В ту ночь, точнее, утро, когда меня арестовали, я проснулся на разминку в три часа, как обычно, оделся и вошел в лифт, направляясь в фитнес-центр в вестибюле. Это последнее, что я помню. Последующие двадцать четыре часа выпали из памяти. Помню только, что проснулся в гостиничном номере, который не был моим, в окружении трех женщин. Одри среди них не было. Говоря по правде, я не помню, как просыпался, одевался, как шел к лифту, и знаю все только потому, что обвинение излагало это в суде во время моего процесса. Последнее воспоминание прерывалось где-то за час до этого, когда я был с Одри.
– По всей видимости, она доверяет тебе не больше, чем мне.
Вуд ткнул Рея в плечо.
– Зато ему доверяет.
Я пожал плечами.
– Очевидно.
Вуд все никак не мог поверить, что я нашел ее.
– Как она?
– Окружена двенадцатифутовой стеной, но эти двенадцать футов – ерунда в сравнении со стеной вокруг ее сердца. Когда я приближаюсь к ней, у нее по коже мурашки бегут. Я надеялся, что, может, когда я выйду, все будет по-другому, что время излечило. – Я покачал головой. – Не излечило: мое присутствие для нее мука. Не знаю, как содрать корку, что наросла за двенадцать лет. Единственная связь между нами – этот парнишка, Далтон Роджерс. Одри хочет, чтобы я помог.
Вуд кивнул.
– Всегда есть Канада…
– Данвуди, это игра. Она – нет. Оставь.
– Значит, ты и вправду завязал? То есть окончательно и бесповоротно? И все эти дела в тюрьме, разминки и броски ничего не значили и играть ты уже не будешь?
Я помолчал.
– Помнишь последнюю встречу в Нью-Йорке накануне драфта, когда передо мной раскатывали красную дорожку, обещая весь мир?
Он кивнул.
– И что я тебе сказал, когда они ушли?
Вуд отвел глаза.
– Ну же, давай, скажи.
– Ты сказал, – медленно заговорил Вуд, – что, сколько себя помнишь, всегда держал в руках футбольный мяч. Это твои линзы – забери у тебя мяч, и ты станешь слепым, как новорожденный котенок.
– Но… – подсказал я.
– Но в сравнении с Одри, – он покачал головой, – это ничто.
– И?
– И если тебе когда-нибудь придется выбирать, она победит.

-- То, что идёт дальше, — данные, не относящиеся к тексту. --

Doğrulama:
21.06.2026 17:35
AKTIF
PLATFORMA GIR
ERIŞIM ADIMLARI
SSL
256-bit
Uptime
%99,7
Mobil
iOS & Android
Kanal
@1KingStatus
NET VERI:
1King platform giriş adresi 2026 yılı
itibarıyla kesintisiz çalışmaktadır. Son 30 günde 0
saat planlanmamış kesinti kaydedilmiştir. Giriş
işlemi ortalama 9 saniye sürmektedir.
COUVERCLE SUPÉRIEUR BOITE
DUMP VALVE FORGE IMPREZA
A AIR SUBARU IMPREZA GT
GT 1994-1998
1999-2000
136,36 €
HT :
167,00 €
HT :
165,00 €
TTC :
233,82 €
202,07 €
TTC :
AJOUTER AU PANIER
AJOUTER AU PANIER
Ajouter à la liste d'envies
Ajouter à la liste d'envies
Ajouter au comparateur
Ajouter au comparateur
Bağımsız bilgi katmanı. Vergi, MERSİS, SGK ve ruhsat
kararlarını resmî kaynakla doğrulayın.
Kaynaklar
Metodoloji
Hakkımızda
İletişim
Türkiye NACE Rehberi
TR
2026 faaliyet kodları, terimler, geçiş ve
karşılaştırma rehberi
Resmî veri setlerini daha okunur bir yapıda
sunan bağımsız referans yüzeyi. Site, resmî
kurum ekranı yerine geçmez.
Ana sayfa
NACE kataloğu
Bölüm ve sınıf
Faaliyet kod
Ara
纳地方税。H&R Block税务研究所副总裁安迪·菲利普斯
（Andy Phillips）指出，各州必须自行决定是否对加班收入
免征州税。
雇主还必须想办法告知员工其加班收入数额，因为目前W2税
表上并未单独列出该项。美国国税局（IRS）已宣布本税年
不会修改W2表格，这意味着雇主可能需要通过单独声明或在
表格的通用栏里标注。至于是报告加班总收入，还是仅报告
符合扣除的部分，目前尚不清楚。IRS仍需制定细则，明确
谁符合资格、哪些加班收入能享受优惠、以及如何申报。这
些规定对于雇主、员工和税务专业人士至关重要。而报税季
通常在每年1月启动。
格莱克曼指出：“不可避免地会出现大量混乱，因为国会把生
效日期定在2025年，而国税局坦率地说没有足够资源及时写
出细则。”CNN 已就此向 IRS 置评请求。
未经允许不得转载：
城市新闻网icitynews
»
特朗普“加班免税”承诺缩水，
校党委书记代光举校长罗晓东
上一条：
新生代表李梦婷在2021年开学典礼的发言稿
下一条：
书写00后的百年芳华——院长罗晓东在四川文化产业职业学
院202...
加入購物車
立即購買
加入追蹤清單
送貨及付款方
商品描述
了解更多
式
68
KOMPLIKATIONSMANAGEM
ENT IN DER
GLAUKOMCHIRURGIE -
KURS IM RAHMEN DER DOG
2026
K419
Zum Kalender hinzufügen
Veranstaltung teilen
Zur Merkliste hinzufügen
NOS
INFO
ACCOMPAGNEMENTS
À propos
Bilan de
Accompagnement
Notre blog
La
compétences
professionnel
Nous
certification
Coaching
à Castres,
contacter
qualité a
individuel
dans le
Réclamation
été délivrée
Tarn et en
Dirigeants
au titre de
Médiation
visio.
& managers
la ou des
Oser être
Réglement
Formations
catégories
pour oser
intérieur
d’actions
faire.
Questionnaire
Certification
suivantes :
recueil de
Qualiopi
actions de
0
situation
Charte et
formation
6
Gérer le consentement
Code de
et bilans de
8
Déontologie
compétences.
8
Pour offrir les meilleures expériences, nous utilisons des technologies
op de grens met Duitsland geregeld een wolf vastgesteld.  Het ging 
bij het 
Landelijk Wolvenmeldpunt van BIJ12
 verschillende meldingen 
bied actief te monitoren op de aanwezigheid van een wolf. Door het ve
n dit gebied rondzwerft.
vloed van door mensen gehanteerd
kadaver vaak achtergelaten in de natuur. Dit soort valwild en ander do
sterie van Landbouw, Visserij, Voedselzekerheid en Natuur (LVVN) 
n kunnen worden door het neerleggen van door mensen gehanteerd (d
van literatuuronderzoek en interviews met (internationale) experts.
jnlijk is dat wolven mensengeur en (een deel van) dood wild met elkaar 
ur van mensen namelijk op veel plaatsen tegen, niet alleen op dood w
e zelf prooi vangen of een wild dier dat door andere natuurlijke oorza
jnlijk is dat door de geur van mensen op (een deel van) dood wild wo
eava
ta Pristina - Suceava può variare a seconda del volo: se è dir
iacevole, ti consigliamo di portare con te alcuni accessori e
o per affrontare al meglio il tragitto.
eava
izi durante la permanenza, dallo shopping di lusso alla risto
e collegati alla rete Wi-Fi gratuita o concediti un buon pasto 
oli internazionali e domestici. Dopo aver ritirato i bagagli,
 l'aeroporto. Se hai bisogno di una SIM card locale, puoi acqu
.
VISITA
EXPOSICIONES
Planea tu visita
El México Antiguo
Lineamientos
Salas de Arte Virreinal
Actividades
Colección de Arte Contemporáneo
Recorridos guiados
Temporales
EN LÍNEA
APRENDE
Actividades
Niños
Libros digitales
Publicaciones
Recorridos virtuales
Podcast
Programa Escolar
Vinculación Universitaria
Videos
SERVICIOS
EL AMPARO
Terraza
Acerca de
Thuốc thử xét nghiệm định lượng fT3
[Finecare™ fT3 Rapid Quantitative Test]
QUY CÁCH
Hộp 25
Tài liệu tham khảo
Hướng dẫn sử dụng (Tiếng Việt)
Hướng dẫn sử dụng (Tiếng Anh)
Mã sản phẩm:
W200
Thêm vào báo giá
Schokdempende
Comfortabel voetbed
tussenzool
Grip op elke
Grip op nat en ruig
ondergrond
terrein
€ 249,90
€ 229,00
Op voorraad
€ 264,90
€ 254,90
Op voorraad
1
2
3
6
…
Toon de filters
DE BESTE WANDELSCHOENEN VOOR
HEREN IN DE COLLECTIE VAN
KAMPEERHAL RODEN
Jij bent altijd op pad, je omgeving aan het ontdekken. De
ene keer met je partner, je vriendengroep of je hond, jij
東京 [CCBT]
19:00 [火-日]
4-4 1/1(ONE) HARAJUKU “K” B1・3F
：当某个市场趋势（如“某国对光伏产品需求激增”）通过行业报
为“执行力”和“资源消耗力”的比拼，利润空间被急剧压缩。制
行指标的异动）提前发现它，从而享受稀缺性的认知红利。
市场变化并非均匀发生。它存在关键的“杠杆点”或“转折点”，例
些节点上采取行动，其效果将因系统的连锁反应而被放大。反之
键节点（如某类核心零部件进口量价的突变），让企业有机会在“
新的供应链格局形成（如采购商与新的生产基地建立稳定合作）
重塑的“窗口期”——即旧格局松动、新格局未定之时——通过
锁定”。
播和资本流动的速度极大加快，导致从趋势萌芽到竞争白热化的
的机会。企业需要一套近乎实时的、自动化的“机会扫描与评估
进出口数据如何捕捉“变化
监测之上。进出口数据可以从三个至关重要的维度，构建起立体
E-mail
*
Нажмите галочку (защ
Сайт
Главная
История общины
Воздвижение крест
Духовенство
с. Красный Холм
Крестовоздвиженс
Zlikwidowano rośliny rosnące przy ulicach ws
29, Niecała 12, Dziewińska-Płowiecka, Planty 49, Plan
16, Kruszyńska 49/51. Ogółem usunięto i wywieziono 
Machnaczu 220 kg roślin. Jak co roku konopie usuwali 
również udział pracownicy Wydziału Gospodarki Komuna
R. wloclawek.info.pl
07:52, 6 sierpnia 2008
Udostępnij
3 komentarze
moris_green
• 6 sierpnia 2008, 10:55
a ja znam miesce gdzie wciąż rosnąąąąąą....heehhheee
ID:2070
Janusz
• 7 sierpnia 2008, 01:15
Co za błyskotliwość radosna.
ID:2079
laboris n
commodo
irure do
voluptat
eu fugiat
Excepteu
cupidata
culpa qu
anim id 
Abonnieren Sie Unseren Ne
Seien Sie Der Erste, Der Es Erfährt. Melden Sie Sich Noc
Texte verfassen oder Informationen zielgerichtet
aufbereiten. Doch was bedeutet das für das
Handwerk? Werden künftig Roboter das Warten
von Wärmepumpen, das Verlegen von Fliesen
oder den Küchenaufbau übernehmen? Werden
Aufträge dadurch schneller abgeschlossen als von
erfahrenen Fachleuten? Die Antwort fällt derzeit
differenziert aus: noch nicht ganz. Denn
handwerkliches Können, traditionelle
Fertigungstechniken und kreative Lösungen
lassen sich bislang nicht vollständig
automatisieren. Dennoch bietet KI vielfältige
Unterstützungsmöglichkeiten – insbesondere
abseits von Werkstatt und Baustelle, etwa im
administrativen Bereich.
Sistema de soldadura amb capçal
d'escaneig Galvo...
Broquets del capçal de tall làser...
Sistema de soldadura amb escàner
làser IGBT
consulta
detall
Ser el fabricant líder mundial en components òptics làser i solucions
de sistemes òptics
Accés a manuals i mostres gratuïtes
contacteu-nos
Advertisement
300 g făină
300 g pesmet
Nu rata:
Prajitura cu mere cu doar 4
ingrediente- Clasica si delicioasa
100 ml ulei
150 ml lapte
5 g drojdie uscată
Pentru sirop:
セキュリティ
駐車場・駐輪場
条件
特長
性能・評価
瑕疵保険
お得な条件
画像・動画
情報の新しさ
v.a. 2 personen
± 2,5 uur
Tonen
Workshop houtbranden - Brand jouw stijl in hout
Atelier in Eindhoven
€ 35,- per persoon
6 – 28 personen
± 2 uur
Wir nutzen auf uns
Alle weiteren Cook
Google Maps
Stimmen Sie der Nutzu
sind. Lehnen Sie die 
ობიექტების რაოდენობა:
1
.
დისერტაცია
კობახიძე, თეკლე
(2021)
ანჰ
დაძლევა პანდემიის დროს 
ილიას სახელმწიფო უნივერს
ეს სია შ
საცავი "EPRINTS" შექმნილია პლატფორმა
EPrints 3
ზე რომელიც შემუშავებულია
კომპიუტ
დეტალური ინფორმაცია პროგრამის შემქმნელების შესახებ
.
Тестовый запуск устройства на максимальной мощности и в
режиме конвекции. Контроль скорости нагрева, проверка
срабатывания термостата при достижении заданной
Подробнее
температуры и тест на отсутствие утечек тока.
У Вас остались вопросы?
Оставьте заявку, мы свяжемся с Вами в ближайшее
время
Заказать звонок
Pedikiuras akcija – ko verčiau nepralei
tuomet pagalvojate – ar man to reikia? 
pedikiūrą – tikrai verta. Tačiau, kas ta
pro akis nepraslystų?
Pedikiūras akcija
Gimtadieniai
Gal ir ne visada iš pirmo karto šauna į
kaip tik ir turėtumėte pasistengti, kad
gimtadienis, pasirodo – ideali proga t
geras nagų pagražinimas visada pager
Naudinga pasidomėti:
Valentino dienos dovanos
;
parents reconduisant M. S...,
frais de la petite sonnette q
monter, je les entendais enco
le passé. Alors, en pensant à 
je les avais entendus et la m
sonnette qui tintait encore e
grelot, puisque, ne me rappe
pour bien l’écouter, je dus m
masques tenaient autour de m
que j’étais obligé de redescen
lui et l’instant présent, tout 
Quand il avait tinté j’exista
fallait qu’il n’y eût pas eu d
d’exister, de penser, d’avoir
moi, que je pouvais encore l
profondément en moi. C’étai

– И сейчас я выбираю. Одри не доверяет мне, не верит в меня. Единственный способ для меня достучаться до ее сердца – это отказаться от того, что, как она знает, я люблю. Завязать.
– Чушь какая-то.
– Вуд, все, включая тебя, считают, что я их предал. И в первую очередь Одри. Ты хочешь, чтобы я преодолел это, двигался дальше, ставил новые рекорды, но Одри сломлена, и ей плевать на рекорды. Я люблю игру. Люблю так же, как и всегда, но если я сейчас выберу игру, то потеряю ее навсегда. Мне надо показать Одри, что я люблю ее больше, чем футбол.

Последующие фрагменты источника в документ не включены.